I tried the Gemma 4 I think 2 and 4b. The 2b was not useful for me at all. A little too weak for my use cases

The 4b was okay. It didn't get all of my small math questions right, it didn't know about some of the libraries I use, but it was able to do some basic auto complete type stuff. For microscopic models I like the llama 3.2 3b more right now for what I do, it's a little faster and seems a little stronger for what I do. But everyone is different and I don't think I'll use it anymore this past month has been crazy for local model releases.

can you share your use cases for 2b and 4b models?

curious how people are leveraging these models

For me, I use them for quick auto complete or small questions. I am not a vibe/agentic coder. I know I am a relic and a Luddite because of this.

Instead of hitting stack overflow and Google I will ask questions like "can you give me an example of how to do x in library y?" Or "this error is appearing what might be happening if I checked a b and c". Or "please write unit tests for this function". Or code auto complete.

I am not looking for the world's best answer from a 3b model.
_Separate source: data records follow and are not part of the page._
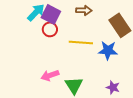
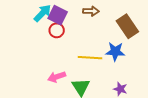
yellow line: (81, 42) -> (90, 58), moved

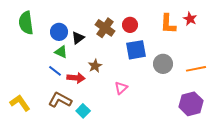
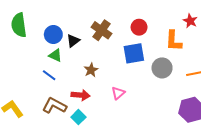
orange L-shape: (168, 24) -> (174, 41), moved
red circle: (130, 25) -> (139, 27), moved
red arrow: (76, 78) -> (81, 95), moved

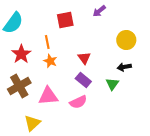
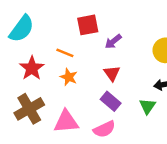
purple arrow: (99, 11) -> (113, 41), moved
orange line: (47, 42) -> (65, 53), turned -56

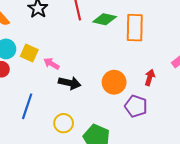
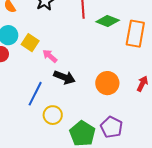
blue line: (27, 106) -> (35, 94), moved
purple pentagon: (136, 106) -> (112, 127), moved

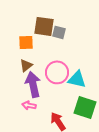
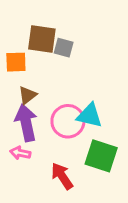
brown triangle: (26, 65) -> (27, 95), moved
pink circle: (57, 72) -> (68, 121), moved

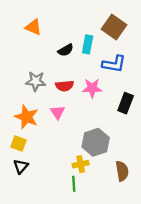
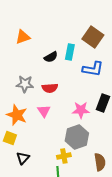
orange triangle: (33, 27) -> (23, 37), turned -42
pink star: (92, 88) -> (81, 110), moved
black triangle: (21, 166) -> (23, 158), moved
I am looking for a super fast answer that reminds me of things I already know or maybe just maybe gives me a fast idea to stub something while I focus on something more important, I am going to refactor anyways. Think a low quality rubber duck

I mostly use 7-9b models for this now but llama 3.2 3b is pretty decent for not hogging resources while say I have other compute heavy operations happening on a weak computer.
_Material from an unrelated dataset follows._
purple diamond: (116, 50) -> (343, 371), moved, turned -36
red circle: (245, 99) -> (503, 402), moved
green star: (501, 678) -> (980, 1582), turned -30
Probably half the questions people ask chatgpt could get roughly the same quality of answer with a small model in my opinion. You can't fully trust an LLM anyways so the difference between 60% and 70% accuracy isn't as much are marketing makes it sound like. That said the quality of a good 7-9b model is worth it compared to a 3b if your machine can run it. Furthermore the quality of qwen 36 is crazy and makes me wonder if I will ever need an AI provider again if the trend continues.